Market analysts say that if investors want to buy Nvidia stock at this level, they may be betting on the massive demand for AI chips from enterprises, with giants like Microsoft, Alphabet, and Amazon allocating tens of billions of dollars to build AI infrastructure. "But given macroeconomics and tariff issues, you can't predict what's coming next."

The sharp decline in Nvidia's stock price and its significant valuation shrinkage highlight the dangers the company faces as a chipmaker: on one hand, AI spending may slow down; on the other hand, the Trump administration is attempting to reset global trade relations. If trade tensions lead to an economic recession, all forecasts for future earnings will be invalidated, undermining the rationale for its valuation.

Microsoft has announced plans to scale back data center projects, while other companies like Alphabet have maintained their capital expenditure plans for this year, but the outlook for 2026 remains uncertain.

Since the emergence of China's DeepSeek in January this year, investors have been discussing the prospects of AI spending. DeepSeek claims that its performance is comparable to US models despite lower costs and fewer required chips.

However, as tariff negotiations progress, investors are beginning to see that the demand for AI equipment makes Nvidia's trade risks lower than some of its peers. Other chipmakers, especially those targeting end-user markets like PCs, mobile phones, cars, and industrial sectors, will face indirect pressure from demand destruction.

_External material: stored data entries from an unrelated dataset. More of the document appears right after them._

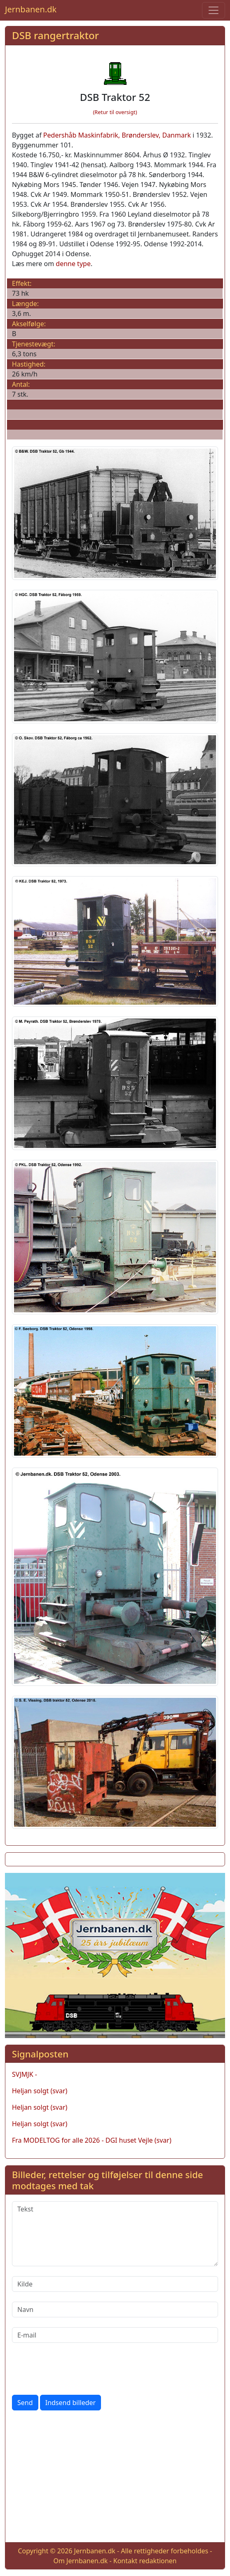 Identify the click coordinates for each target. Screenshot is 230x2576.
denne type (73, 263)
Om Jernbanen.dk (80, 2560)
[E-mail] (115, 2335)
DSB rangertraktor (55, 35)
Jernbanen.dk (30, 9)
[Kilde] (115, 2284)
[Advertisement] (115, 2478)
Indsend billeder (70, 2402)
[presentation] (74, 2369)
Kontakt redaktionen (145, 2560)
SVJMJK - (24, 2074)
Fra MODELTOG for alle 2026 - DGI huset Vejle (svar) (91, 2140)
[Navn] (115, 2309)
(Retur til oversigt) (115, 112)
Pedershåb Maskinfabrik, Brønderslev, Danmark (117, 135)
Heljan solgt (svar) (39, 2090)
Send (25, 2402)
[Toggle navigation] (213, 10)
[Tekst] (115, 2233) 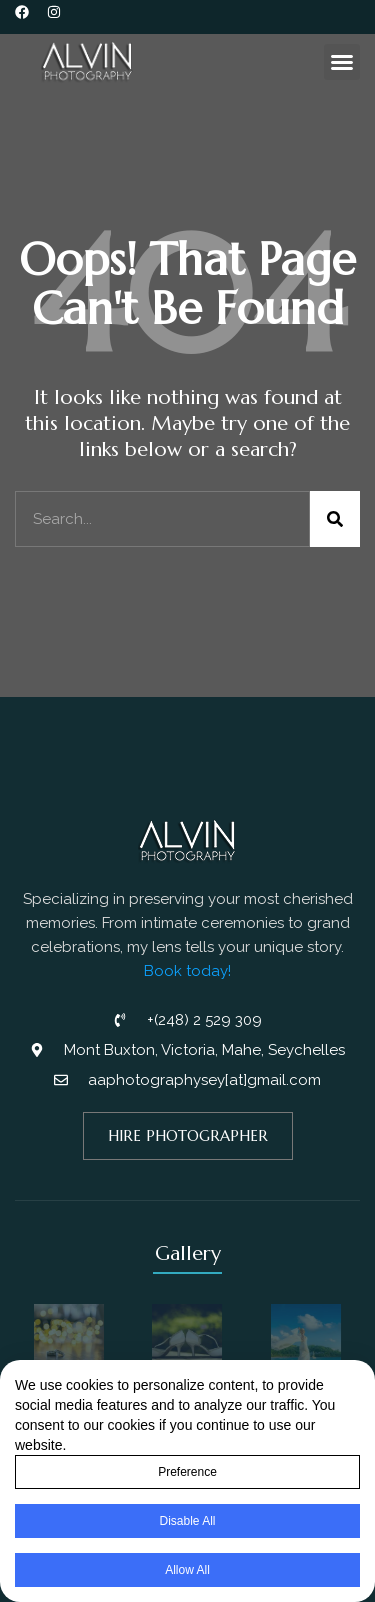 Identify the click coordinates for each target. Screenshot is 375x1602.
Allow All (187, 1571)
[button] (342, 62)
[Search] (335, 519)
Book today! (187, 971)
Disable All (187, 1522)
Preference (187, 1473)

The tariff situation is highly unstable. Recent tariff relief measures on smartphones, computers, and other electronic products seem to have alleviated stock price pressure, although Trump insists that this measure is temporary.

Last week, ASML Holding's Q1 orders fell short of expectations, and the company warned that it is unknown how to quantify the impact of tariffs, leading to a sell-off in its stock.

Daniel Flax, senior research analyst at Neuberger Berman, stated that politics will remain part of the investment environment for the foreseeable future, and the environment will continue to evolve. "This will affect many companies, including Nvidia, but I think Nvidia stock looks quite attractive over a 12- or 18-month time frame."